The other champ in a holding pattern is Junior dos Santos. Although the heavyweight belt holder is himself healthy, his scheduled rematch with the man he beat for the title, Cain Velasquez, is contingent upon a doctor's note. If the ex-champ's injured left hand is cleared for full-contact training, he'll get his shot at Dos Santos at UFC 152 on Sept. 22 in Toronto. If is always a key word in UFC matchmaking, it seems.
And on and on it goes, the injured list growing by the day. Every injury hurts, testing the limits of the UFC's roster depth. But those main event casualties are especially agonizing. Consider the collapse of the non-title headliner for this month's UFC 147.
When Vitor Belfort broke his left hand in training a couple of weeks ago, that scuttled weeks of hype on Brazil's first season of The Ultimate Fighter, as Belfort was scheduled to fight opposing coach Wanderlei Silva. "The Axe Murderer" now will face Rich Franklin. Not exactly a scintillatingly climactic finale for the event a couple hundred miles north of Rio de Janeiro. But it was the closest thing to lemonade that the UFC could concoct when its top-of-the-card bout turned out to be a lemon.
So in case you're scoring at home, that's UFCs 147, 148 and 149, all with second-try main events. Will someone please pack a roll of bubblewrap around lightweight titlist Benson Henderson and ex-champ Frankie Edgar, protecting the headliners of UFC 150 until they arrive in Denver in mid-August?
If your response to that cartoonish image is to say injuries are nothing to make light of, I'll simply point out that I'm approaching this matter in the spirit of Dana White.
"I got guys dropping like rocks," the UFC president said Friday night in an interview on Fuel TV following the UFC on FX telecast, his face lit up by a smile that clearly demonstrated the man has an appreciation for black humor. "People are getting injured left and -- probably three guys injured while we're sitting here doing this interview."
If only White knew how prophetic his words would prove to be.
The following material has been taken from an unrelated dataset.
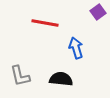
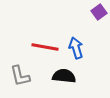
purple square: moved 1 px right
red line: moved 24 px down
black semicircle: moved 3 px right, 3 px up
He was speaking a short time before he learned of the Aldo injury.
How does White find humor in his company's ongoing quandary? "I'm numb to it now," he said later in the interview. "Last year, when the stuff started happening, it was devastating. Now I've chalked it up to this is part of the business."
Injuries happen in every sport, even in practice. If hundreds of wide receivers run thousands of pass routes in training camps across the NFL, the odds are that a few will twist an ankle or blow out a knee or Achilles. It happens even though the object of football has nothing to do with putting ankles and knees at risk. When the Yankees lost Mariano Rivera for the season to a torn ACL and meniscus, the future Hall of Fame closer wasn't anywhere near a pitching mound. He was shagging flies during batting practice. Those are the breaks of the game.
In MMA, injuries are even more of an occupational hazard. We've yet to hear any details on the circumstances surrounding Vitor Belfort's broken hand, but it's safe to assume he didn't hurt it while catching a baseball. He probably was punching someone or something, or blocking a training partner's strike. And why wouldn't he be doing that? To get better at what you do for a living, you've got to practice.
Dana White gets that. He understands more than most that there's big money at stake in today's UFC, and that athletes who've made it to that elite level cannot survive by slackening off in training. He grasps that the company he's helped build is a repository for dreams and ambitions and legacies and futures. The UFC poobah knows that habits formed in practice will show themselves on fight night. He understands that fighters are going to fight.
But he wishes his fighters would take it easy just a little. As White explained during the interview with Fuel TV, "I think what's happening, too -- and me and [matchmaker] Joe Silva were talking about this tonight -- you have so many talented guys out there now all in the same camp, going at it like they're fighting for the title. These guys need to tone it down in training a bit and stop hurting each other."
That's a tough thing to ask a guy who's in the hurting business.